Reactions: Like 1 | Way Cool 1 | Sincere 2


----------



## woodtickgreg (Feb 18, 2020)

I've watched that before, very cool. I lust for the big powerboat version, man would I love to build one, lol

Reactions: EyeCandy! 2 | Way Cool 1


----------



## Nature Man (Feb 18, 2020)

Fascinating process, and surely a ton of work involved. Had thought it wood be cool to make a canoe at one time. Sure need a lot of space! Chuck


----------



## TXMoon (Feb 18, 2020)

Beautiful. Truly a master at work.


----------



## Mark. (Feb 23, 2020)

Nature Man said:


> Fascinating process, and surely a ton of work involved. Had thought it wood be cool to make a canoe at one time. Sure need a lot of space! Chuck


Be like Gibbs, build it in the basement, and worry about how to get it out when finished. That Boat is a beauty!


----------



## Nature Man (Feb 23, 2020)

Mark. said:


> Be like Gibbs, build it in the basement, and worry about how to get it out when finished. That Boat is a beauty!
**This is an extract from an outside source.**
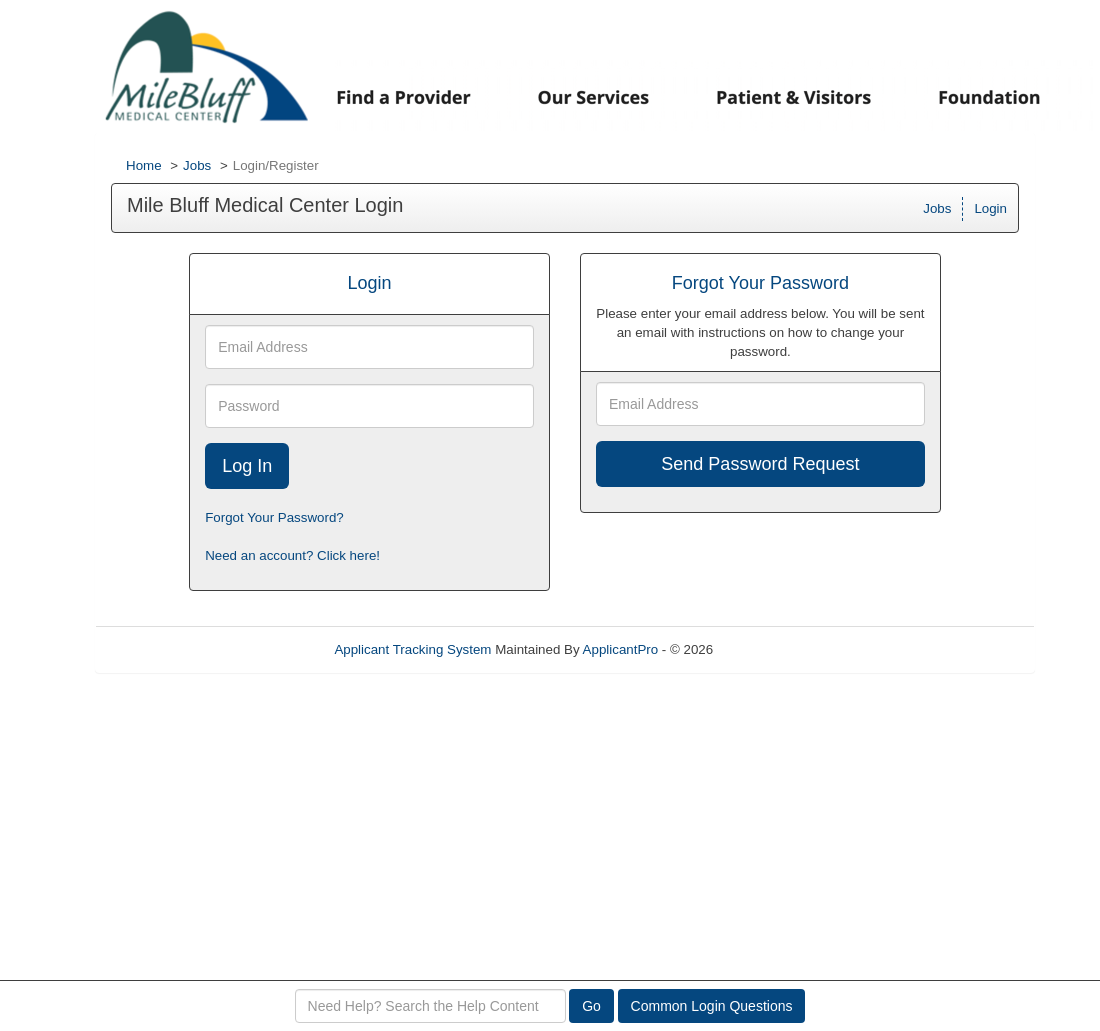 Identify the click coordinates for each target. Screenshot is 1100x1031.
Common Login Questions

No basement... But I do have a garage that we still park a car in... Chuck


----------



## Graybeard (Feb 27, 2020)

Things of beauty. Hole in the water that sucks money. If I could afford one, I'd have it though.


----------



## Maverick (Feb 28, 2020)

True craftsmanship.


----------



## frankp (Apr 7, 2020)

Nick Shade makes beautiful boats. I've been very tempted to build a couple but need to fix my existing boats first. Had a mishap driving at 60 mph fall 2018 right after I finished the re-decking of my wooden kayak and re-skinned one of my skin on frame boats. Both boats damaged and still in need of repair. So many projects, so little time.

Reactions: Sincere 1


----------



## Eric Rorabaugh (Apr 7, 2020)

At least you weren't in the kayak at 60 mph!


----------



## frankp (Apr 7, 2020)

True that. Still frustrating that I didn't get to put either boat back in the water before it happened. My bow line snapped and both boats turned my roof rack into a sail. Luckily no one was driving close behind me. Pulled the boats off the highway and had to come back to pick them up with my wife's car. My roof rack was destroyed. A couple of small points of damage to the boat built in the same style as the video above. The skin on frame only broke 2 pieces of the frame, but the skin was shredded. I figure it will probably be 10 hours of work to fix the SOF and probably 20 to fix the wooden boat. I just need to make some time to do it... perhaps now is the right time with all this stay at home stuff.

Link to thread here... shows some in-progress pics as well.
https://woodbarter.com/threads/back-to-boats.35328/page-3#post-500643

Reactions: Thank You! 1


----------